From Geneva to Silicon Valley
Born into a Romanian-Iranian family in Paris, the future head of Libra was raised in Switzerland, where he attended the University of Geneva. Like so many of his future tech industry colleagues, he left school long before earning a degree in order to focus on an entrepreneurial career. At aged 23, Marcus founded his first startup — a telecom carrier — which was acquired by a larger integrated communications corporation after four years under his leadership. His first experience with payments came after he established a mobile media monetization company, Echovox, whose feats, among others, included facilitating SMS voting for big-name TV shows.
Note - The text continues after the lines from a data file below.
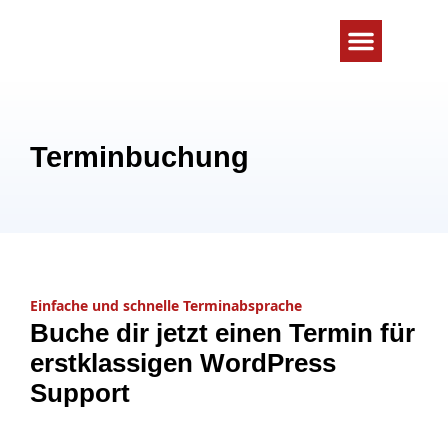
WordPress Problem lösen
Wartung & Schutz
Terminbuchung
Einfache und schnelle Terminabsprache
Buche dir jetzt einen Termin für
erstklassigen WordPress
Support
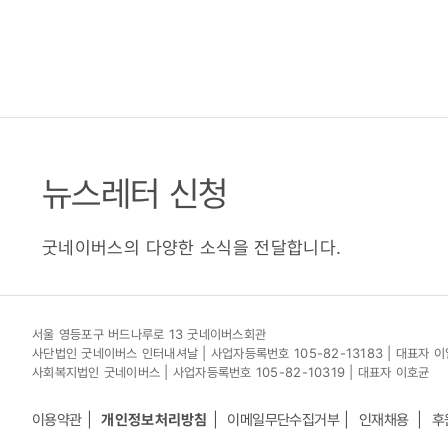
뉴스레터 신청
굿네이버스의 다양한 소식을 전달합니다.
서울 영등포구 버드나루로 13 굿네이버스회관
사단법인 굿네이버스 인터내셔날 | 사업자등록번호 105-82-13183 | 대표자 
사회복지법인 굿네이버스 | 사업자등록번호 105-82-10319 | 대표자 이호균
이용약관
개인정보처리방침
이메일무단수집거부
인재채용
후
Zong, a spin-off from Echovox, has successfully establishing a payments network that allowed users to make purchases through mobile carrier billing. Putting up such a service on a large scale took Marcus negotiating with hundreds of mobile operators and thousands of merchants. It was Zong’s success that projected Marcus to the position of PayPal’s vice president of mobile upon the payment behemoth’s acquisition of the startup. It came in handy that PayPal had been bracing to ramp up its mobile services, for which task Marcus’ experience proved invaluable. In 2012, he was promoted to be the company’s president, directing the explosive growth of one of the world’s largest payment platforms.
In 2014, Mark Zuckerberg seduced Marcus to join Facebook as the head of messaging products. Marcus cited his willingness to go back to managing smaller teams (PayPal counted some 15,000 employees at the end of his term) and to build consumer-facing products and services in a more energetic startup-like environment. Under his leadership, Facebook Messenger substantially grew in terms of the number of active users and saw several improvements in its functionality — including the introduction of tools facilitating the interaction between retailers and their customers, such as chatbots supporting payments.
Marcus led Messenger for four years before the entirely new chapter of his career opened with Facebook’s announcement of him taking charge of the newly established exploratory blockchain task force — the initiative now known as Libra.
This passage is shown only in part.